Se não houver uma repactuação política, seja como venha a ocorrer, certamente, teremos um agravamento do quadro econômico. Já está se vendo isso, dificuldades de retomada de investimentos, carência de autoridade, digamos para restabelecer uma vida institucional do mercado. Como ficam estas empresas que estão largamente envolvidas no processo? Elas poderão retomar a atividade? A gente vê fotos de navios que estavam a serviço da Petrobras e estão abandonados no mar. Nas cidades onde havia esses projetos de investimentos parados. Então, certamente esse quadro se agrava. Não sabemos também como essas investigações vão se desenvolver, quantas pessoas ainda serão atingidas, de modo a afetar mais esse quadro. Dados também da federação são preocupantes. O quadro do Rio Grande do Sul é conhecido e já se fala de inadimplência também em outros estados.

Como se daria essa repactuação?
Veja, então, os estados e municípios, com a redução da arrecadação, estão sendo impactados. O FPE e o FPM sofrem impacto. A crise social existe. O desemprego está aí. Em suma, acredito que a situação é grave.

Como define esse quadro?
É um quadro extremamente preocupante, e a impressão que a gente tem é que, do ponto de vista político e institucional, estamos vivendo uma hemorragia. E para ter uma imagem, isso precisa cessar, para que possamos retomar.

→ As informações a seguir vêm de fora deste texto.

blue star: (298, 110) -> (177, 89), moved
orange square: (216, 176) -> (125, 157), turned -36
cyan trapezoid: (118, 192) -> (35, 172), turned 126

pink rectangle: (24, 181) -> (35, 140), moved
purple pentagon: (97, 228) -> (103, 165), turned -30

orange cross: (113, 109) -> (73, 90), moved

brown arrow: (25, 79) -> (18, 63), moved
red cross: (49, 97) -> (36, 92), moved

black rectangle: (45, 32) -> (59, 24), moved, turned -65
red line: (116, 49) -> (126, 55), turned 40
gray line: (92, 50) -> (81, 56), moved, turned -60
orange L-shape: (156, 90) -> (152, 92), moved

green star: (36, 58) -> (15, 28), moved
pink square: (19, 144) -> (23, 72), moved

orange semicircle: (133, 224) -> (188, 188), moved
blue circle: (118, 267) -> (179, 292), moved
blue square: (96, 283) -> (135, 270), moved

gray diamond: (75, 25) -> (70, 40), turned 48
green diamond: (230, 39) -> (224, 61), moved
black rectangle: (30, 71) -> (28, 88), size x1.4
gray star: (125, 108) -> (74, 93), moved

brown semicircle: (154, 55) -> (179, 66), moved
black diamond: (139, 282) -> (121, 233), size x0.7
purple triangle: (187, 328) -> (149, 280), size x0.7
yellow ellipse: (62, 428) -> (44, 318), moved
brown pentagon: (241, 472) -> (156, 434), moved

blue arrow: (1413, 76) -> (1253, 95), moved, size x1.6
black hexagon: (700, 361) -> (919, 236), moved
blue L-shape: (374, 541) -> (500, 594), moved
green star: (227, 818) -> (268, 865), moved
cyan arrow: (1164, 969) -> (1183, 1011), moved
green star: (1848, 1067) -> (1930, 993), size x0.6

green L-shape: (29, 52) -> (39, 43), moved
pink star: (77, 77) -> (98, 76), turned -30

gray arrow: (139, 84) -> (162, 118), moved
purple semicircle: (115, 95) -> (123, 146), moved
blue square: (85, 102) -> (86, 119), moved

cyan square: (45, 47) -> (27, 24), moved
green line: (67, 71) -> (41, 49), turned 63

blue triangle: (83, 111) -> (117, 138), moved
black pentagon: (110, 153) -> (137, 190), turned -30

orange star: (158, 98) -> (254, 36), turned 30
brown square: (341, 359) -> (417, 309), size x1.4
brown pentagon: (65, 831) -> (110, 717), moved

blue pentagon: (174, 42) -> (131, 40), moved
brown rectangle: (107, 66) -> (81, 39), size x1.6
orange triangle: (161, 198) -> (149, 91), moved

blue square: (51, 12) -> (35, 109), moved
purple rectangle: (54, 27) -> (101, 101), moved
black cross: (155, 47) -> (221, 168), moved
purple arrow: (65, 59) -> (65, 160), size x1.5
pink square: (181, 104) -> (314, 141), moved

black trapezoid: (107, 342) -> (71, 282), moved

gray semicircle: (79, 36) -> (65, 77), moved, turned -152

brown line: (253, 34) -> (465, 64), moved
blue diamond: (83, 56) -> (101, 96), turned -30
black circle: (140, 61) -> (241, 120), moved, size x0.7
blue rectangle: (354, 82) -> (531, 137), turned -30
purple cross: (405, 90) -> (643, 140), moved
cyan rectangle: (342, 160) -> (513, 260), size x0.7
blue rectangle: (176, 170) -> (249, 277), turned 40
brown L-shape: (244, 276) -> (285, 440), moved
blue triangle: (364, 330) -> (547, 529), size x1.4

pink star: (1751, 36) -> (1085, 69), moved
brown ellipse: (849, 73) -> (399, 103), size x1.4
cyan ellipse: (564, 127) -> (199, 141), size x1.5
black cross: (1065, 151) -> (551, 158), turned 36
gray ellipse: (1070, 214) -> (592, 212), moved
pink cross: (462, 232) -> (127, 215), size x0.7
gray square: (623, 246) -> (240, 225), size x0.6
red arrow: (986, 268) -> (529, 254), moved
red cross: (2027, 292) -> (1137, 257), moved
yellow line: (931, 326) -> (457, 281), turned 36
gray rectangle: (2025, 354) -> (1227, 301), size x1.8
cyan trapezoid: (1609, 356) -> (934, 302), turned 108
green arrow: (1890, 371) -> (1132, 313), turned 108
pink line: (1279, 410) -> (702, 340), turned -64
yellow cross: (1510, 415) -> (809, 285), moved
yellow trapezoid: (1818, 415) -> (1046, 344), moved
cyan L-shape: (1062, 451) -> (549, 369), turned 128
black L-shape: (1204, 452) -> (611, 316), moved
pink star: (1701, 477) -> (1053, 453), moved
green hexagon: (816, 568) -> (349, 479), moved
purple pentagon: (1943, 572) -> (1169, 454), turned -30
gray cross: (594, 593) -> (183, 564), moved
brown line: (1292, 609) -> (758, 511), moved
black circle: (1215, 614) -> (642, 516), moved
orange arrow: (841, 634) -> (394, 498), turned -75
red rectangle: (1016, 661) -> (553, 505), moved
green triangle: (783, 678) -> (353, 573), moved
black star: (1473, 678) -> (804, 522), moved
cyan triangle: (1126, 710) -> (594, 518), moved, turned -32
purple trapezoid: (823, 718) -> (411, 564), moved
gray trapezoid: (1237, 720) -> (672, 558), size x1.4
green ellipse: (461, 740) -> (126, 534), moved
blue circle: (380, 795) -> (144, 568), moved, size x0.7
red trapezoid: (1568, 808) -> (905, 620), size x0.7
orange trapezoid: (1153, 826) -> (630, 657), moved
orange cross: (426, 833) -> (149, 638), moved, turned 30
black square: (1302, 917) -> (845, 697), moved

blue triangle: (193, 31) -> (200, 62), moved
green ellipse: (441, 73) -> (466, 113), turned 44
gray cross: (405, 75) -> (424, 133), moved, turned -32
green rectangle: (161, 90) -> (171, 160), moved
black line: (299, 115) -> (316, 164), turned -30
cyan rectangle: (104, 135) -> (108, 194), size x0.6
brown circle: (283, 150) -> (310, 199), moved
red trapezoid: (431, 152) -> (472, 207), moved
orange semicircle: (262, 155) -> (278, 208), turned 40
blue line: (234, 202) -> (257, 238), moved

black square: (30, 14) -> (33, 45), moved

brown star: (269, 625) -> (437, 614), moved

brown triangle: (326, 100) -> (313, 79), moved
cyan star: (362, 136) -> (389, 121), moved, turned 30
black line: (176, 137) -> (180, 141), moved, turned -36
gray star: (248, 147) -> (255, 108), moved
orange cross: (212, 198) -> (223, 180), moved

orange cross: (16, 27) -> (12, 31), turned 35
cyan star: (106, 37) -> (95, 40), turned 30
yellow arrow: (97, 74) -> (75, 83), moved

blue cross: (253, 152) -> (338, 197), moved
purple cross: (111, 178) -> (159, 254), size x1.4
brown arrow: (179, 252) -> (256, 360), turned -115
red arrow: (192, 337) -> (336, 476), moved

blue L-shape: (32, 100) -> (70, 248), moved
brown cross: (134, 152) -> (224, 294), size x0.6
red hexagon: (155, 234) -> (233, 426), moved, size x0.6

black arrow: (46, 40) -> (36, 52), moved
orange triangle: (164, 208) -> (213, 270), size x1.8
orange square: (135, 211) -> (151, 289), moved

O atual governo consegue estancar essa hemorragia?
Não vou fazer futurologia, mas o quadro é de imensa dificuldade. O próprio ministro Brito, que é meu amigo, disse que a presidente precisaria se reinventar. Isso é possível? O tempo dará a resposta. Mas a gente sente que a base de apoio está muito tênue e temos então todas essas dificuldades. E algumas medidas precisam ser tomadas por quem tem autoridade.

Quem tem autoridade?
Esse é o grande ponto. As instituições estão deixando de funcionar, muitas delas. Ameaça de greve ou greve efetiva. No Judiciário, já temos esse quadro e com uma certa até agressividade, no MP entre os servidores, entre os auditores de Receita, na Polícia Federal… Estamos vivendo esse quadro de grande instabilidade e que pode agravar o quadro de arrecadação. Por exemplo, com greve na receita, em setores estratégicos. A AGU está numa crise profunda, que afeta a Procuradoria da Fazenda. É preciso ter autoridade e dizer o que é possível e não é possível para esses movimentos reivindicatórios num momento tão delicado. Quem tem condições de fazê-lo?

Dilma perdeu essas condições?
No momento, é evidente que ela não as tem. Se ela vai readquiri-las, essa é uma pergunta que deixo.